# Hubert Wang

I am
Hubert Wang

Wechat Official Account
Find fun things here!

# Machine Learning 04: DNN, CNN, RNN, and Representation Learning

Course Notes of Professor Tom Mitchell Machine Learning Course @ CMU, 2017

## Why not Logistic Regression?

We like logistic regression, but:

1. how would it perform when trying to learn P(image contains Hillary Clinton | pixel values X1, X2 ... X10,000)?
2. what Xi image features to use? edges? color blotches? generic face? subwindows? lighting invariant properties? position independent? SIFT features?

Deep nets: learn the features automatically!
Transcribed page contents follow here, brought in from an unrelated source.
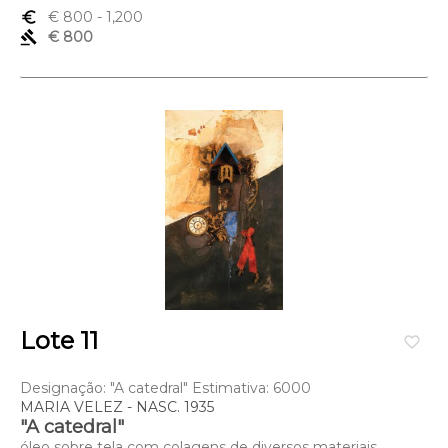
euro_symbol
€ 800
- 1,200
gavel
€ 800
Lote 11
favorite_border
Designação: "A catedral" Estimativa: 6000
MARIA VELEZ - NASC. 1935
"A catedral"
óleo sobre tela com colagens de diversos materiais,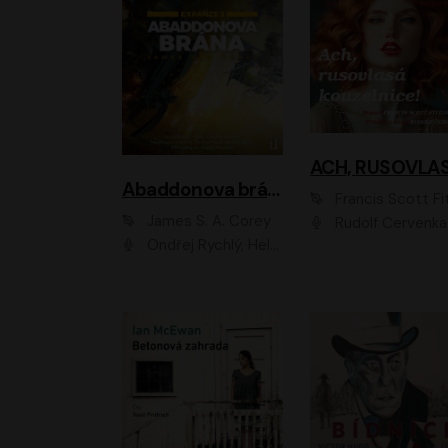
Abaddonova brána
Francis Scott Fitzger
James S. A. Corey
Rudolf Červenka
Ondřej Rychlý, Helena Dvořáková, Tereza Císařová, Jan Teplý, Jiří Vyorálek, Matěj Převrátil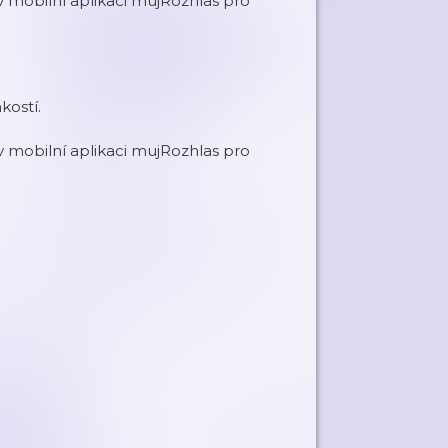
mobilní aplikaci mujRozhlas pro
kostí.
mobilní aplikaci mujRozhlas pro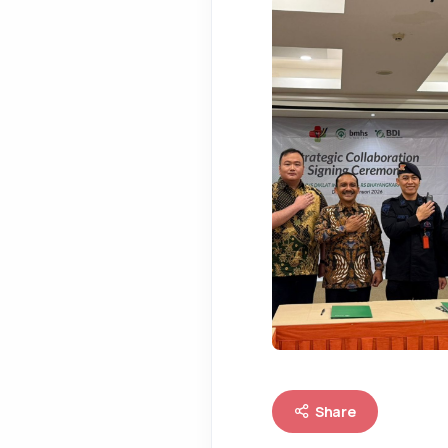
Share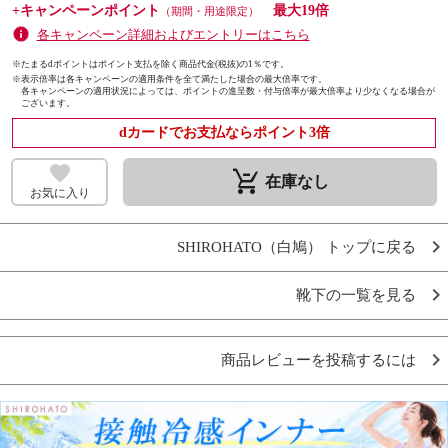
+キャンペーンポイント
最大19倍
（期間・用途限定）
各キャンペーン詳細およびエントリーはこちら
※たまるdポイントはポイント支払を除く商品代金(税抜)の1％です。
※
表示倍率は各キャンペーンの適用条件を全て満たした場合の最大倍率です。
各キャンペーンの適用状況によっては、ポイントの進呈数・付与倍率が最大倍率より少なくなる場合が
ございます。
dカードでお支払ならポイント3倍
remove_shopping_cart
在庫なし
お気に入り
SHIROHATO（白鳩） トップに戻る
靴下の一覧を見る
商品レビューを投稿するには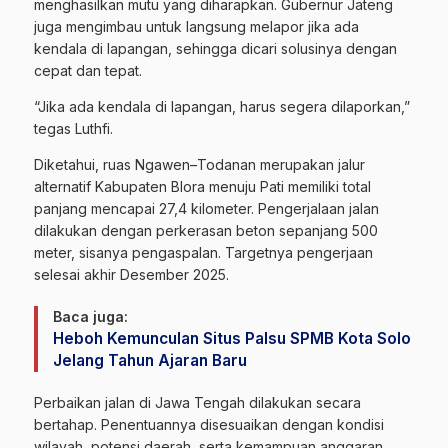
menghasilkan mutu yang diharapkan. Gubernur Jateng
juga mengimbau untuk langsung melapor jika ada
kendala di lapangan, sehingga dicari solusinya dengan
cepat dan tepat.
“Jika ada kendala di lapangan, harus segera dilaporkan,”
tegas Luthfi.
Diketahui, ruas Ngawen–Todanan merupakan jalur
alternatif Kabupaten Blora menuju Pati memiliki total
panjang mencapai 27,4 kilometer. Pengerjalaan jalan
dilakukan dengan perkerasan beton sepanjang 500
meter, sisanya pengaspalan. Targetnya pengerjaan
selesai akhir Desember 2025.
Baca juga:
Heboh Kemunculan Situs Palsu SPMB Kota Solo
Jelang Tahun Ajaran Baru
Perbaikan jalan di Jawa Tengah dilakukan secara
bertahap. Penentuannya disesuaikan dengan kondisi
wilayah, potensi daerah, serta kemampuan anggaran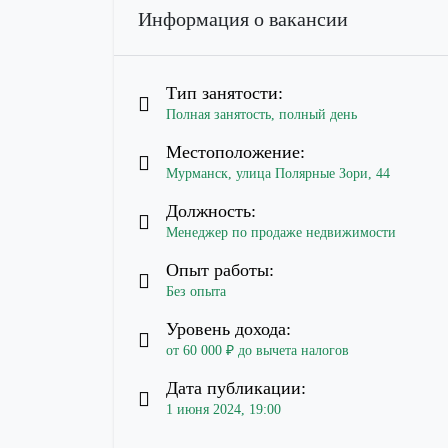
Информация о вакансии
Тип занятости:
Полная занятость, полный день
Местоположение:
Мурманск, улица Полярные Зори, 44
Должность:
Менеджер по продаже недвижимости
Опыт работы:
Без опыта
Уровень дохода:
от 60 000 ₽ до вычета налогов
Дата публикации:
1 июня 2024, 19:00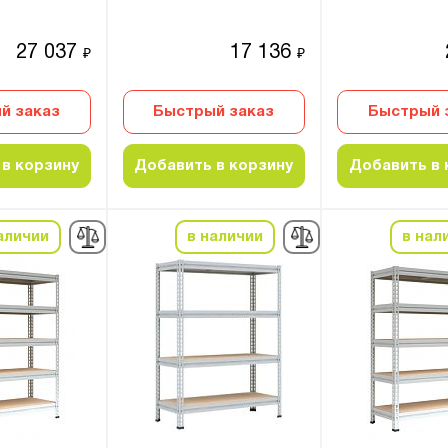
27 037
17 136
₽
₽
й заказ
Быстрый заказ
Быстрый 
в корзину
Добавить в корзину
Добавить в 
аличии
в наличии
в нал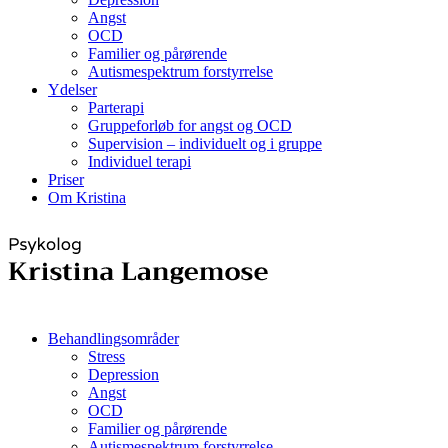
Angst
OCD
Familier og pårørende
Autismespektrum forstyrrelse
Ydelser
Parterapi
Gruppeforløb for angst og OCD
Supervision – individuelt og i gruppe
Individuel terapi
Priser
Om Kristina
Behandlingsområder
Stress
Depression
Angst
OCD
Familier og pårørende
Autismespektrum forstyrrelse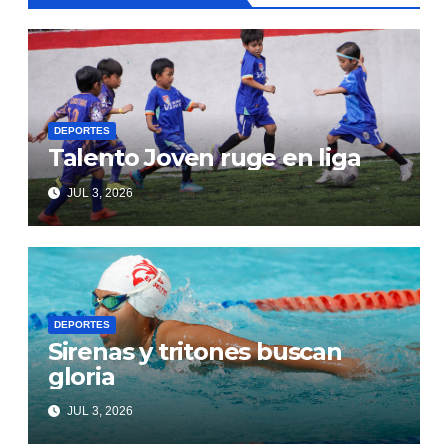
DEPORTES
Talento Joven ruge en liga
JUL 3, 2026
DEPORTES
Sirenas y tritones buscan
gloria
JUL 3, 2026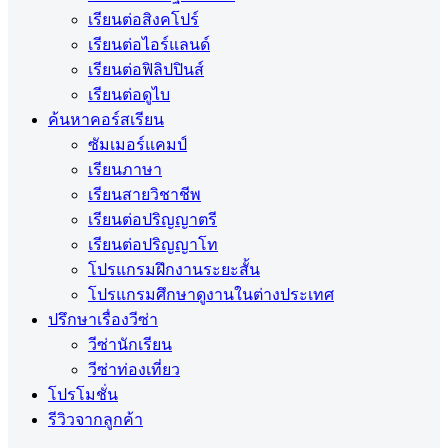
เรียนต่อสิงคโปร์
เรียนต่อไอร์แลนด์
เรียนต่อฟิลิปปินส์
เรียนต่อดูไบ
ค้นหาคอร์สเรียน
ซัมเมอร์แคมป์
เรียนภาษา
เรียนสายวิชาชีพ
เรียนต่อปริญญาตรี
เรียนต่อปริญญาโท
โปรแกรมฝึกงานระยะสั้น
โปรแกรมศึกษาดูงานในต่างประเทศ
ปรึกษาเรื่องวีซ่า
วีซ่านักเรียน
วีซ่าท่องเที่ยว
โปรโมชั่น
รีวิวจากลูกค้า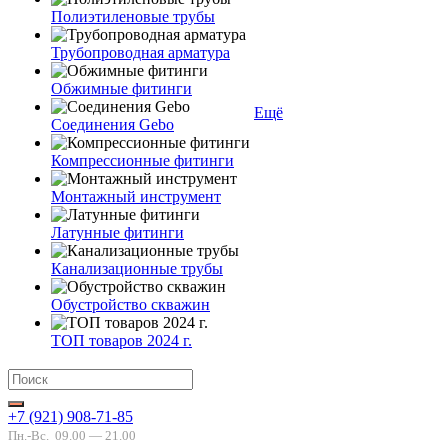
Полиэтиленовые трубы
Трубопроводная арматура
Обжимные фитинги
Ещё
Соединения Gebo
Компрессионные фитинги
Монтажный инструмент
Латунные фитинги
Канализационные трубы
Обустройство скважин
ТОП товаров 2024 г.
+7 (921) 908-71-85
Пн.-Вс.
09.00 — 21.00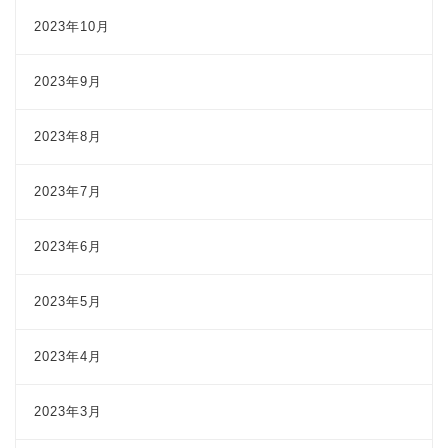
2023年10月
2023年9月
2023年8月
2023年7月
2023年6月
2023年5月
2023年4月
2023年3月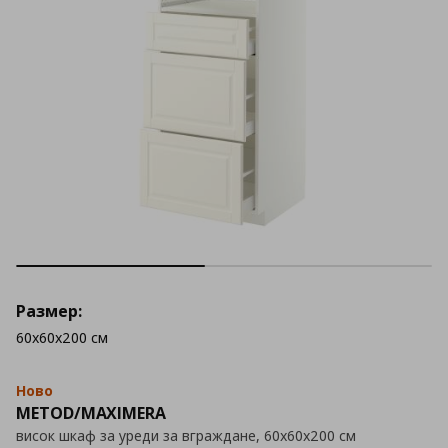
Размер:
60x60x200 см
Ново
METOD/MAXIMERA
висок шкаф за уреди за вграждане, 60x60x200 см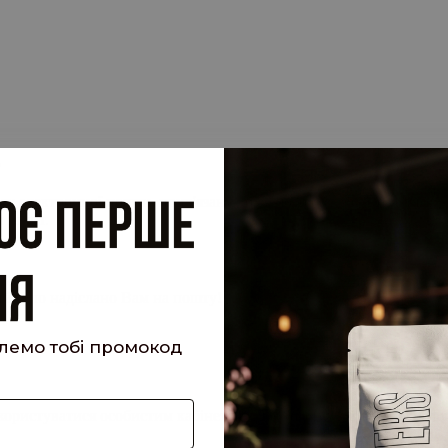
.
су електронної пошти, прив'язану до вашого облікового запису, 
 запит.
кий було надіслано Вам на пошту!
шлемо тобі промокод
е користуватися особистим кабінетом, щоб отримувати знижки та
## Multilayer Networks of Sigmoid Units

### E.g. 1 Speech Recognition

This is a multilayer networks of sigmoid units to do speech recognize. 1-hot vector encoding for the last layer to do classification into certain category. On the right side, we can see the decision surface is very complecated instead of linear surface of logistic regression.

### E.g. 2 ALVINN self-driving car

[]

• 4 hidden units in the hidden layer
• fully connected, output units connecting to all hidden layer units
• One-hot encoding for the output 30 units in training data

### Rectified Linear Unit (ReLU)

[]

Comparing with Sigmoid, the only difference is the activation function *f*. ReLU change the sigmoid function to thresholded output. Note that ReLU is still linear classifier!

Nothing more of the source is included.